Effect of a Normal-State Pseudogap on Optical Conductivity in Underdoped Cuprate Superconductors

TL;DR

This paper models the impact of a pseudogap on the optical conductivity in underdoped cuprate superconductors, revealing a gap formation below a characteristic temperature and differing behaviors between underdoped and overdoped regimes.

Contribution

It introduces a phenomenological d-wave pseudogap into the calculation of c-axis optical conductivity, explaining experimental observations in underdoped cuprates.

Findings

A pseudogap causes a gap in optical conductivity below T*

The pseudogap effect is more pronounced in in-plane than interplane conductivity

Incoherent transmission best describes underdoped c-axis conductivity

Abstract

We calculate the c-axis infrared conductivity $\sigma_c(\omega)$ in underdoped cuprate superconductors for spinfluctuation exchange scattering within the CuO$_2$-planes including a phenomenological d-wave pseudogap of amplitude $E_g$. For temperatures decreasing below a temperature $T^* \sim E_g/2$, a gap for $\omega < 2E_g$ develops in $\sigma_c(\omega)$ in the incoherent (diffuse) transmission limit.
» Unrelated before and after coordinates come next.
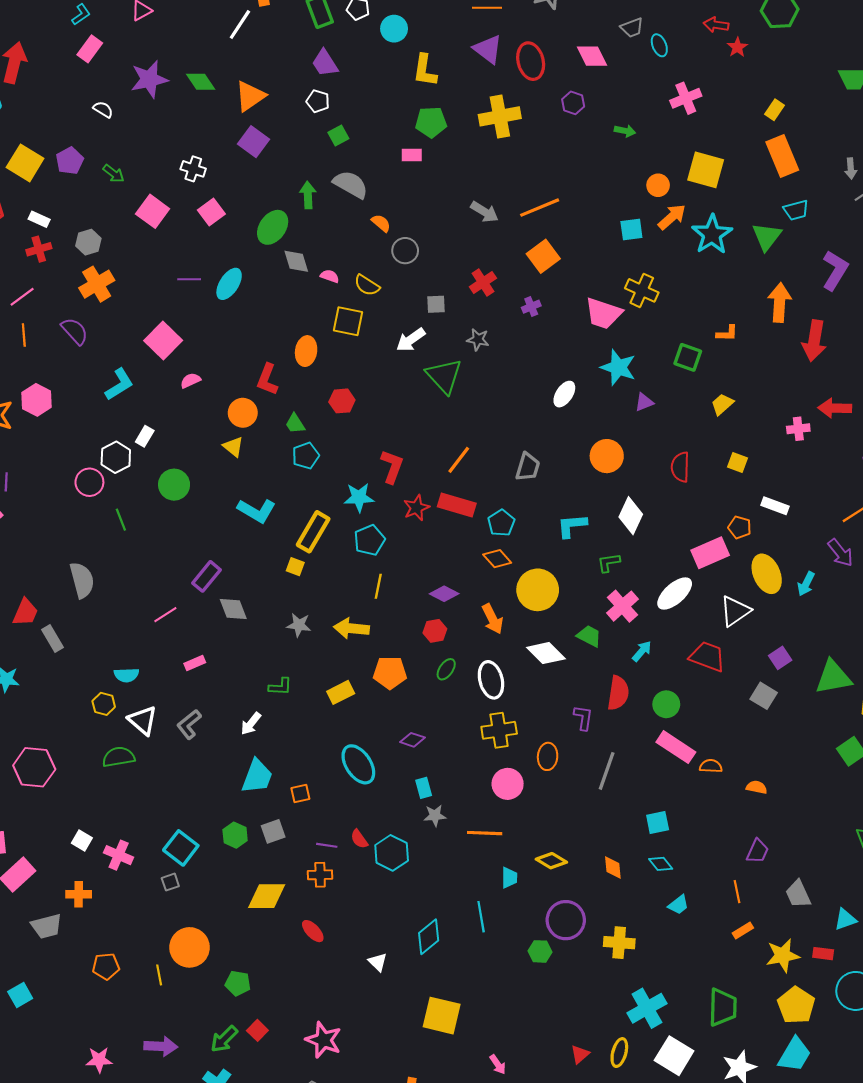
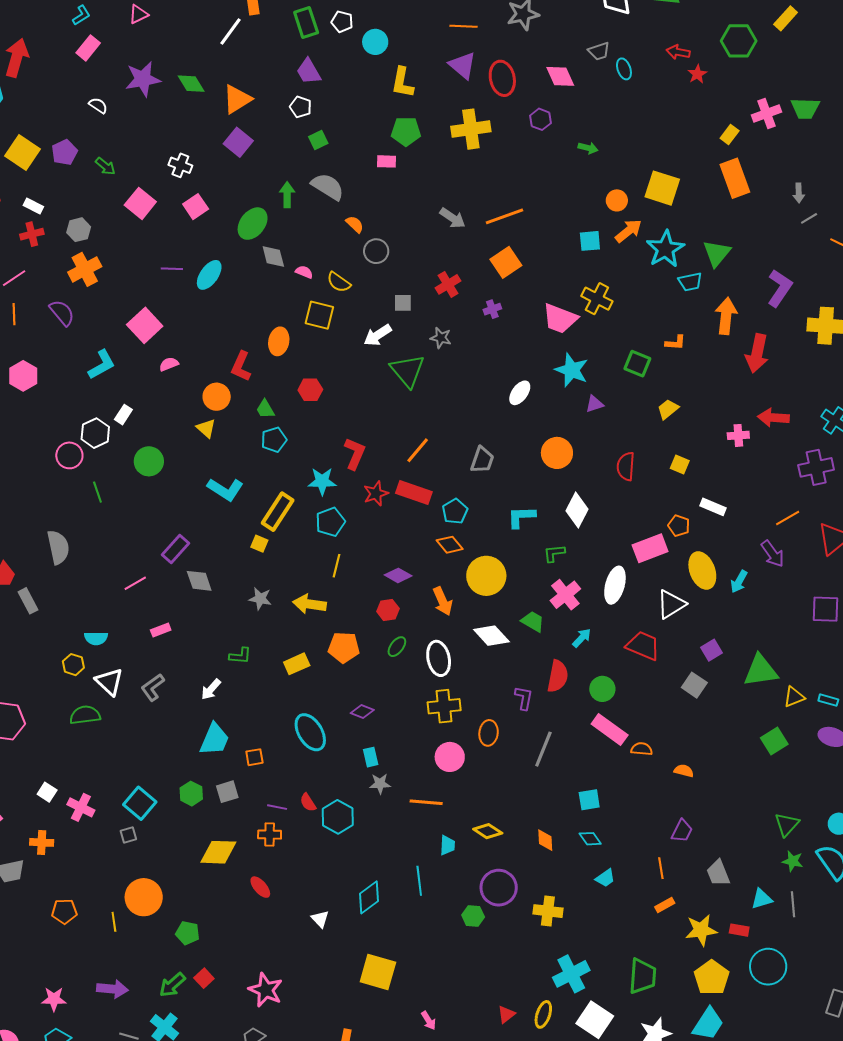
pink cross: (686, 98) -> (766, 114), moved
cyan trapezoid: (796, 210) -> (690, 282), moved
white ellipse: (675, 593) -> (615, 585), turned -36

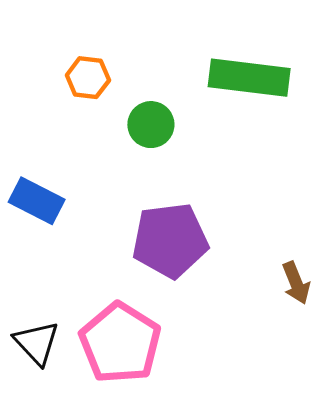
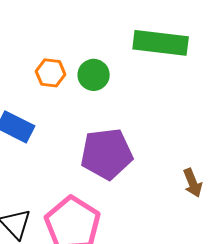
orange hexagon: (88, 78) -> (51, 73), moved

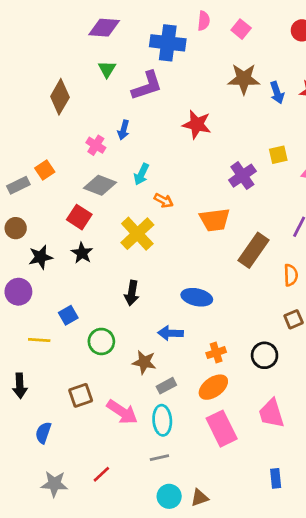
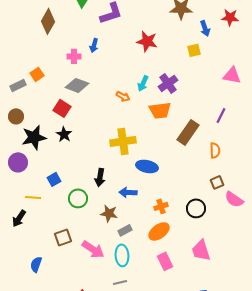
blue arrow: (277, 93) -> (205, 28), moved
pink cross: (96, 145) -> (74, 56), turned -32
yellow square: (278, 155) -> (194, 50), moved
cyan arrow: (141, 174) -> (143, 83), moved
purple cross: (242, 176) -> (168, 83), moved
yellow cross: (137, 234) -> (123, 141), moved, turned 35
black star: (41, 257) -> (34, 137), size x1.4
black arrow: (132, 293) -> (100, 177), moved
black arrow: (20, 386) -> (19, 218), moved, turned 36
pink rectangle: (222, 429) -> (165, 261), size x0.7

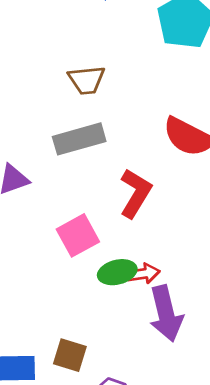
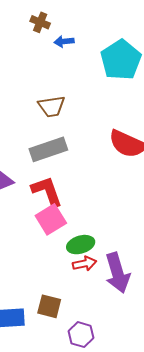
red L-shape: (135, 193) -> (47, 191), moved, turned -48
red arrow: (143, 274) -> (84, 264), moved

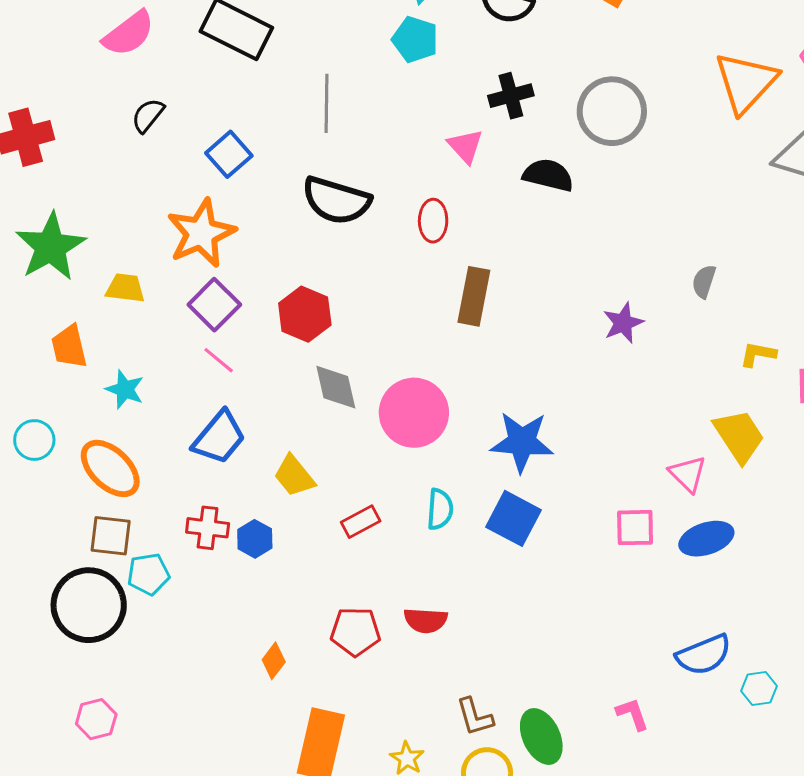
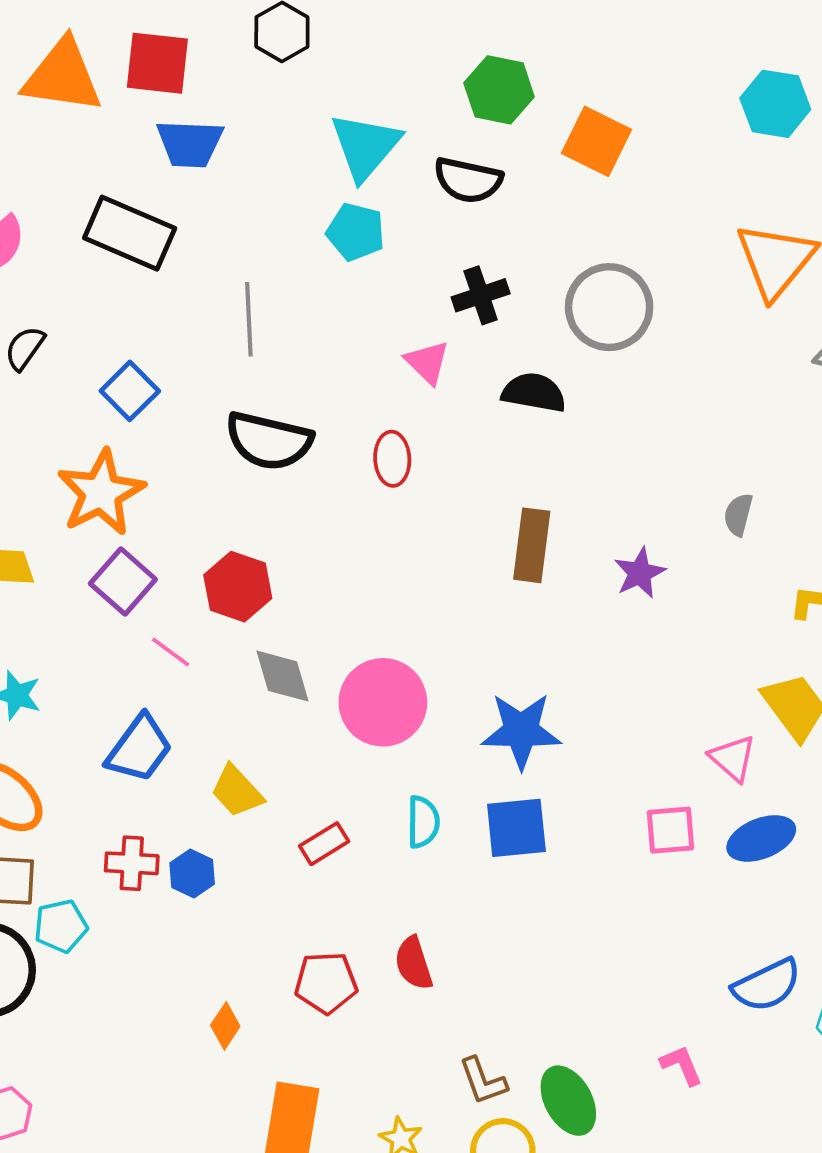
brown rectangle: (474, 296) -> (532, 545), moved
pink line: (219, 360) -> (171, 652), moved
blue square: (513, 518) -> (516, 828), turned -30
red semicircle: (426, 620) -> (414, 963), turned 72

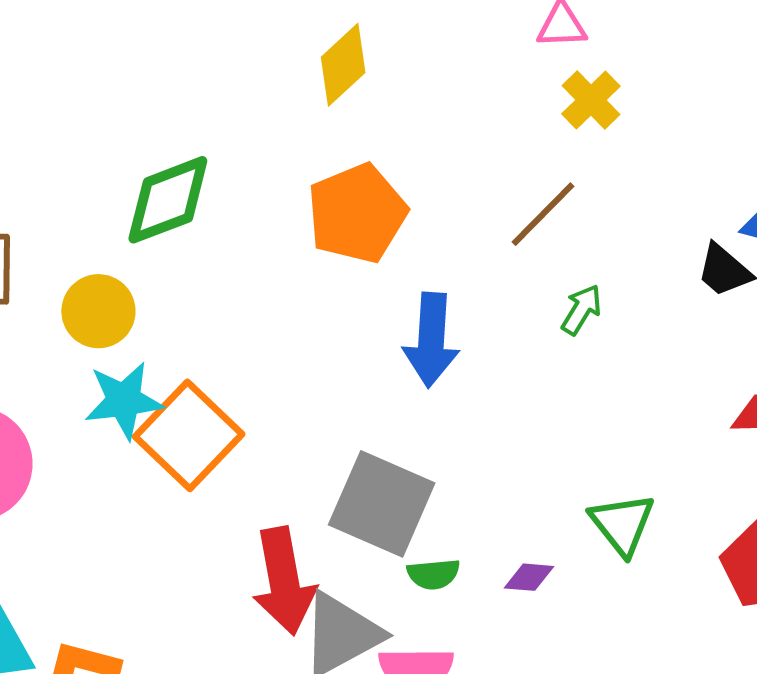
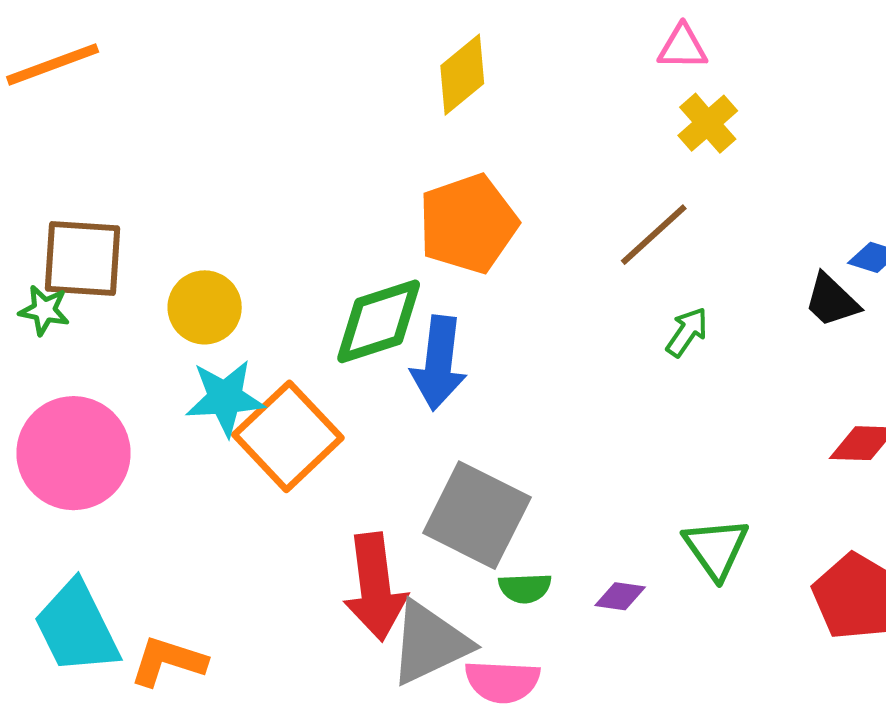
green diamond: (168, 200) -> (379, 321), moved
blue arrow: (431, 340) -> (439, 363), moved

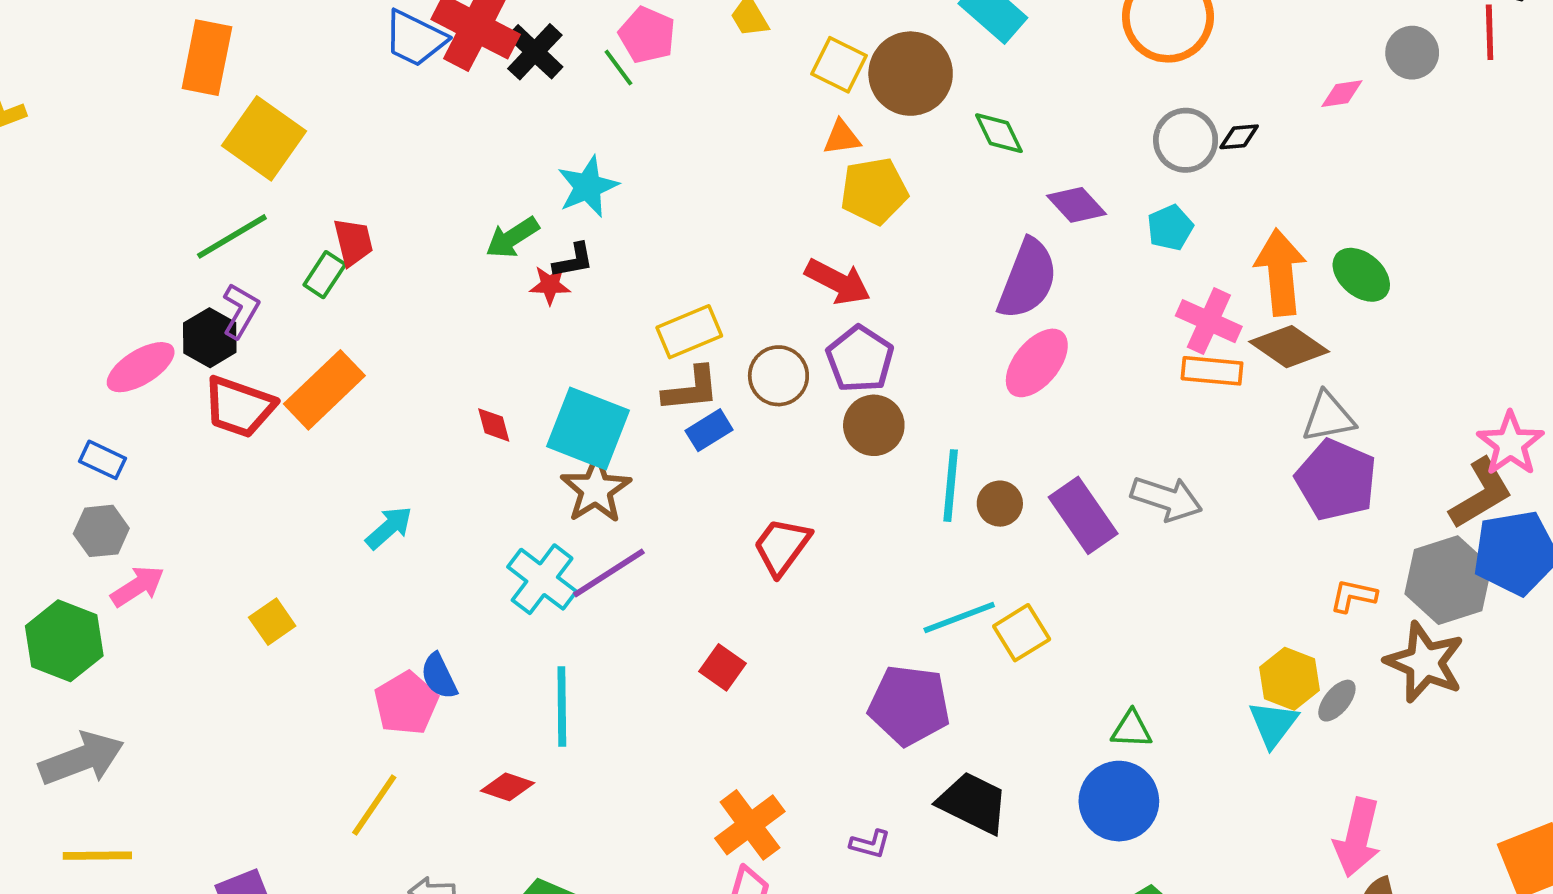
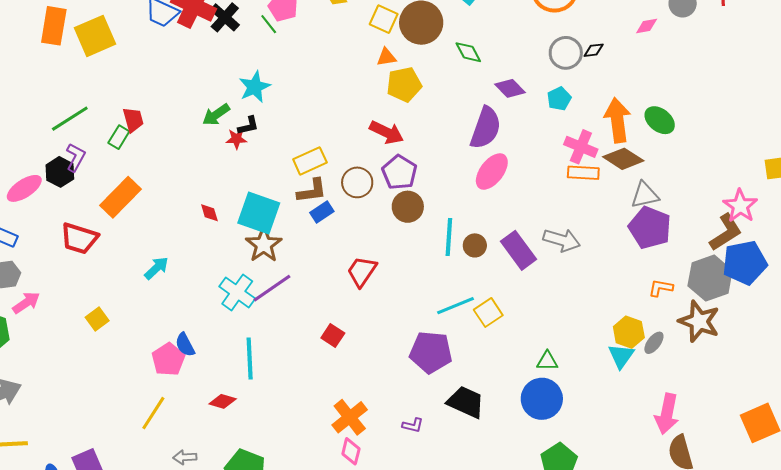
yellow square: (264, 138) -> (95, 36), moved, turned 33
red trapezoid: (239, 407) -> (79, 238), moved

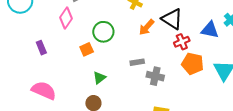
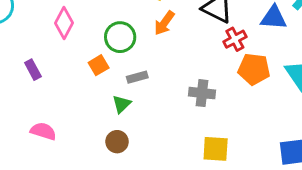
orange arrow: (147, 27) -> (164, 23), moved
gray rectangle: (137, 62) -> (137, 77), moved
pink semicircle: (44, 90) -> (43, 131), size x0.7

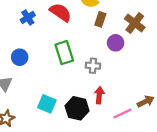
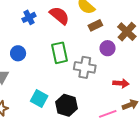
brown rectangle: (100, 19) -> (95, 25), turned 40
gray cross: (93, 66) -> (85, 67), size x1.5
red arrow: (99, 95) -> (121, 83), moved, turned 84

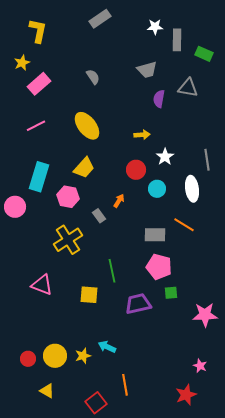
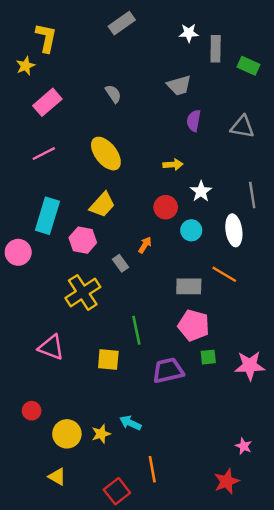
yellow star: (22, 63) -> (25, 66), moved
gray triangle: (188, 88) -> (242, 127), moved
pink star: (205, 315) -> (250, 366), moved
red circle: (28, 359) -> (32, 411), moved

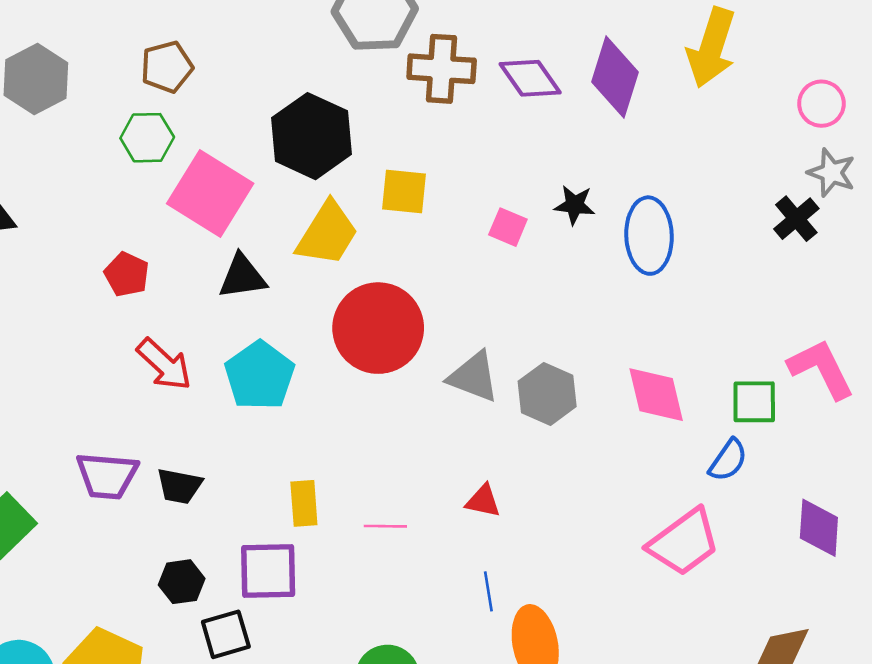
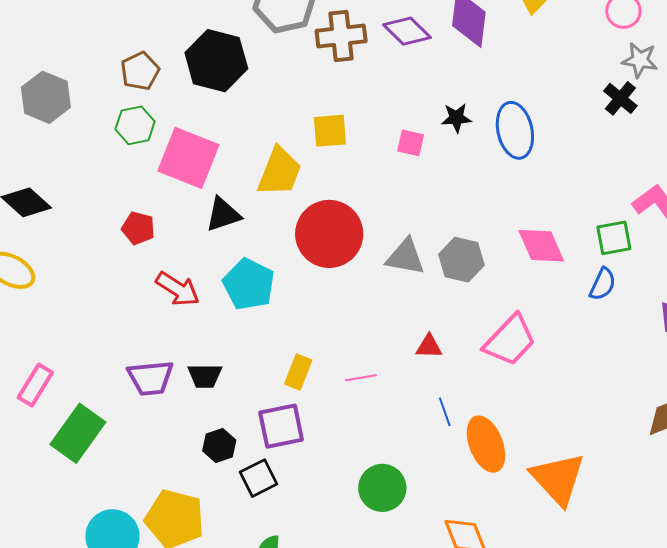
black hexagon: (311, 136) -> (216, 61), moved
yellow rectangle: (304, 503) -> (298, 372), turned 36
pink trapezoid: (684, 542) -> (510, 340), moved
The resistivity shows 'semiconducting' behavior, i.e. it increases for low temperatures above the constant behavior for $E_g=0$. We find that the pseudogap structure in the in-plane optical conductivity is about twice as big as in the interplane conductivity $\sigma_c(\omega)$, in qualitative agreement with experiment. This is a consequence of the fact that the spinfluctuation exchange interaction is suppressed at low frequencies as a result of the opening of the pseudogap. While the c-axis conductivity in the underdoped regime is described best by incoherent transmission, in the overdoped regime coherent conductance gives a better description.